There is a myth that during our era that unilaterally our parents were told “not to tell” us we were adopted and things were done so different back in our day. Did some agencies (private or public) tell their clients “not to tell”? Perhaps. Yet it was by no means a universal decree “not to tell”, nor that the process to be approved to adopt was so very different. I do think there was a great number of adoptions facilitated by doctors and lawyers where parents were not scrutinized, but rather the willingness to pay a lot of money was the main qualification, but hey, lets not kid ourselves - that still happens today.
What was common was the myth that if we were adopted early, and brought up in a good home, we would never want to search or even be curious. That myth was pervasive and created a lot of issues for adoptees and still does to this day.
Adoption through the state was common, mothers surrendered their parental rights to the state – completely different from today’s involuntary surrenders or apprehensions at birth. Night and day different scenario.

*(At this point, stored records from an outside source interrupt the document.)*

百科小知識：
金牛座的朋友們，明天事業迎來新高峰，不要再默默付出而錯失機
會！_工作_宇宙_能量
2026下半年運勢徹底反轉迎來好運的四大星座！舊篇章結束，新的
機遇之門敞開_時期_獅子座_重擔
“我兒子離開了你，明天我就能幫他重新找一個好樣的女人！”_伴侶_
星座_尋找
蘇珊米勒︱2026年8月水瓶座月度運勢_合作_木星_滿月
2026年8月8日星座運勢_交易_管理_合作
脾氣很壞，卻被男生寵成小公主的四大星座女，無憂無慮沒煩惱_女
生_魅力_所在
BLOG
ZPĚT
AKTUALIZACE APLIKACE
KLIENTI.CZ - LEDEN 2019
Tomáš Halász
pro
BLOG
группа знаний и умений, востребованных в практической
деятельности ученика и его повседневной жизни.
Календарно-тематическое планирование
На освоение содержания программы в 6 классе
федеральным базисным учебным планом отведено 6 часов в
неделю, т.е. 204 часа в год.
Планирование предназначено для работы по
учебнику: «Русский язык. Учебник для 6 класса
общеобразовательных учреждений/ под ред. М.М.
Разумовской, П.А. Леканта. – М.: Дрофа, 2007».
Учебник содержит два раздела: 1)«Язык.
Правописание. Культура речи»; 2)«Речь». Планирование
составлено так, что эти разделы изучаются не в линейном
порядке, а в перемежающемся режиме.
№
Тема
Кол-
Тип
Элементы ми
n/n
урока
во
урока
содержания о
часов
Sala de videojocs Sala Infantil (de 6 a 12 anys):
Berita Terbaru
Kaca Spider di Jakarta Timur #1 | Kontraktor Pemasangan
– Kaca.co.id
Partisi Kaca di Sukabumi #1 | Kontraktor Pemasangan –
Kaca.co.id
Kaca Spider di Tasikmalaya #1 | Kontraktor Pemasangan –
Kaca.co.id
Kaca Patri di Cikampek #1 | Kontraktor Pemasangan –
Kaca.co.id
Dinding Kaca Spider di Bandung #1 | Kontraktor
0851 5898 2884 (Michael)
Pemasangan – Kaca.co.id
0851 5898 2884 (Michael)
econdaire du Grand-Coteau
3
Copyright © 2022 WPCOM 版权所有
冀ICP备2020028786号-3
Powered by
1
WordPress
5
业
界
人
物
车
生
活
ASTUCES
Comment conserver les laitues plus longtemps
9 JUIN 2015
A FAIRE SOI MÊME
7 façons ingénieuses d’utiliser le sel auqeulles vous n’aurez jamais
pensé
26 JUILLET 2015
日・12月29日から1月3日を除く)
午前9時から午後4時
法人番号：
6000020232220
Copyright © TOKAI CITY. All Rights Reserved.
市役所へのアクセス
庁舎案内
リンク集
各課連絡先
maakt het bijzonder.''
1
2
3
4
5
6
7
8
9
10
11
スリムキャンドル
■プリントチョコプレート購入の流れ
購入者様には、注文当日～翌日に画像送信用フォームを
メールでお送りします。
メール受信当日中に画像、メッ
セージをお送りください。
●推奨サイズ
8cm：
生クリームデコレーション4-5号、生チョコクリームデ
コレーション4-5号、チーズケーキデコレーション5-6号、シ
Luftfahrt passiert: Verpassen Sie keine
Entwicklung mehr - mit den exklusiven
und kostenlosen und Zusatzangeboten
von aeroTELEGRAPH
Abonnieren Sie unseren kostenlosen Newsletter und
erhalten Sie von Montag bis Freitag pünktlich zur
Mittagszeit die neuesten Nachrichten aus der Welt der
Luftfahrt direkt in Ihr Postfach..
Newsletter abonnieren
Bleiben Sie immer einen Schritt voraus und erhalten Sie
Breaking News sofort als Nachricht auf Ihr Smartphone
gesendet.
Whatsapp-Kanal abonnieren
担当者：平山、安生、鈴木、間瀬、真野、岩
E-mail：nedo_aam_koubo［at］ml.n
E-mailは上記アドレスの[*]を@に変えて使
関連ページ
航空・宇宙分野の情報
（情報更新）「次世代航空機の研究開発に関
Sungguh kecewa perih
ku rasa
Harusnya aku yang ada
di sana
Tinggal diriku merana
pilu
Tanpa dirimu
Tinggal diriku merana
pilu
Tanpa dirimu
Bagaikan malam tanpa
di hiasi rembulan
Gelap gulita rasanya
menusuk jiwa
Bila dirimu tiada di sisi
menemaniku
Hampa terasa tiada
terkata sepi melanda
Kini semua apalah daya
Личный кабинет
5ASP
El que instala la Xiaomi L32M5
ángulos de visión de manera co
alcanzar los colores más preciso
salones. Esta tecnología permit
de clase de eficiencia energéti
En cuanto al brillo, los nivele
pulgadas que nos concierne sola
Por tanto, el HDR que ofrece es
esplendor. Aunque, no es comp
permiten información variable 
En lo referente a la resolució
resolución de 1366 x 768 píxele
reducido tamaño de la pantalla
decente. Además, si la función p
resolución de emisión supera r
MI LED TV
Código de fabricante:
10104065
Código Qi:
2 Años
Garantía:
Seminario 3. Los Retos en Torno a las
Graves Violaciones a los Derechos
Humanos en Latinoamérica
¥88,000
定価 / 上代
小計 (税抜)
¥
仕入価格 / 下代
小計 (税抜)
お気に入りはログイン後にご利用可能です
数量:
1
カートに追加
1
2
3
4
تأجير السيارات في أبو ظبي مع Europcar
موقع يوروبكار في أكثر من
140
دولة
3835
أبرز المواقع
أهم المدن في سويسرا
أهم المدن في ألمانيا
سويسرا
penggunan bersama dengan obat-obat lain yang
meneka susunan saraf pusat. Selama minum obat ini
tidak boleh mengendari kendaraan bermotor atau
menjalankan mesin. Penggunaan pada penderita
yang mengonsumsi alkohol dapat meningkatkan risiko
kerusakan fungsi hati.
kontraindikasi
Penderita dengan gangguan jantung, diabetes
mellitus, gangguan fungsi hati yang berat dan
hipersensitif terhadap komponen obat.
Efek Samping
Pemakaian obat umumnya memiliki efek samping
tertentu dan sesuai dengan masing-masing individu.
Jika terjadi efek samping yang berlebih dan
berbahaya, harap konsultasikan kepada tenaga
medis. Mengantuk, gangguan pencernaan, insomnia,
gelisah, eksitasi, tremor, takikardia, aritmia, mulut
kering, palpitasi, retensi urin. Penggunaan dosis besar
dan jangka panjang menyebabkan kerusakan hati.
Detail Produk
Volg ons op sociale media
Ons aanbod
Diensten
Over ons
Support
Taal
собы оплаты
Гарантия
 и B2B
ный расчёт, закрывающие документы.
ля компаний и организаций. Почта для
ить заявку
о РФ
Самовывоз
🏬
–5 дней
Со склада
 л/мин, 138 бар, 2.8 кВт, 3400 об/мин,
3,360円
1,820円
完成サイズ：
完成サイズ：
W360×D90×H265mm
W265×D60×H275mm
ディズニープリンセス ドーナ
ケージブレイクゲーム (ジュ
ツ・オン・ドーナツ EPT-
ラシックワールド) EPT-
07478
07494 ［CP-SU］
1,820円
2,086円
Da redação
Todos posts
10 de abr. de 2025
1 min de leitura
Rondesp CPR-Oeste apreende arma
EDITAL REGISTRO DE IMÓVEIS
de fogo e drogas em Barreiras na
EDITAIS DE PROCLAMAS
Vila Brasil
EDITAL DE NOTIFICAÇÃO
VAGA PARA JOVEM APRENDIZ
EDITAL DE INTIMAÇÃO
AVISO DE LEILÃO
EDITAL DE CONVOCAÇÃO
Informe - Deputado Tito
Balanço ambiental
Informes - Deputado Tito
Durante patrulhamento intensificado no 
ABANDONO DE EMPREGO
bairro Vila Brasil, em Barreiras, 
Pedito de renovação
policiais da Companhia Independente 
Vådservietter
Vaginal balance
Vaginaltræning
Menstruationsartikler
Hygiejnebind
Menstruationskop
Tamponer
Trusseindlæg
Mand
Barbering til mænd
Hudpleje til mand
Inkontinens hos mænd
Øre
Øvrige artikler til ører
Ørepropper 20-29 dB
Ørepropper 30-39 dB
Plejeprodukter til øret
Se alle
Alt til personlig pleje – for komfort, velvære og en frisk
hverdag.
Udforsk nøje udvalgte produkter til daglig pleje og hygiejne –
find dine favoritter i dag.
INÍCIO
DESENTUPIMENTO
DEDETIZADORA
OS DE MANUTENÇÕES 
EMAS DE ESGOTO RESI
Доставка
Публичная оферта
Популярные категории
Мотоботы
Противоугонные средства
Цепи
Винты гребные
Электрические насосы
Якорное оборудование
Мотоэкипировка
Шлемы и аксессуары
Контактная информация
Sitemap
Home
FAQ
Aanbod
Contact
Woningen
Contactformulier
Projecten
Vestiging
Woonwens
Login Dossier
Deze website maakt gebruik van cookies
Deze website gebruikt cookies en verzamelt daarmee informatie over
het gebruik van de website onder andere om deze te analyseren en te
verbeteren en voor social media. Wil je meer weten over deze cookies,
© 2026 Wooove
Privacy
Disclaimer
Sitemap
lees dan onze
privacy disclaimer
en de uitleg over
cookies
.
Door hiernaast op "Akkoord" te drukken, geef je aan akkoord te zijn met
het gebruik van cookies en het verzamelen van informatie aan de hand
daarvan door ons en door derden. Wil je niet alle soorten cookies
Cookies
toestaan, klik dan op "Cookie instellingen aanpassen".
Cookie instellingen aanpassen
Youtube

This morning I found this film broken into 5 short videos called “The Chosen Child – An Adoption Study” filmed circa early 1960′s and follows the process of adoption primarily through the New York State Adoption Unit. The film follows a couple through the doctor’s appointment about infertility about looking into adoption and who he recommended in Part 1. Part 2 is the first interview of the Home Study and talks what they are looking for, and of course it is the healthy white baby. It then talks about waiting children that most likely will not be adopted because of physical or mental disabilities or the social issue of race. Parts 3, 4, are more on the Home Study Process, the separate interviews, the reference letters, financials, and the home visit, and the sad reality for the older children and babies not adoptable. Part 5 is the matching process and getting the baby.
What it does not cover is the loss aspect for the adoptee and really excludes the mothers giving up their babies. It does talk about the pain of infertility, I did not expect otherwise. But what is interesting in relation to the “not to tell’ concept is that in Part 3, if I remember correctly, the case worker asks the prospective mother whether it would be easier to tell the child the story of a young unwed mother, or a family that surrenders. So even in this film meant to encourage people to adopt, the concept of telling was discussed briefly. There is also a discussion on adoptions through lawyers and the consequences when things go wrong.
I think people may be surprised that the Home Studies for state adoptions happened somewhat similar to todays Home Studies. You can listen to the series without needing to actually watch it, if you have other things to do. I found it interesting and not as bad as I feared it would be.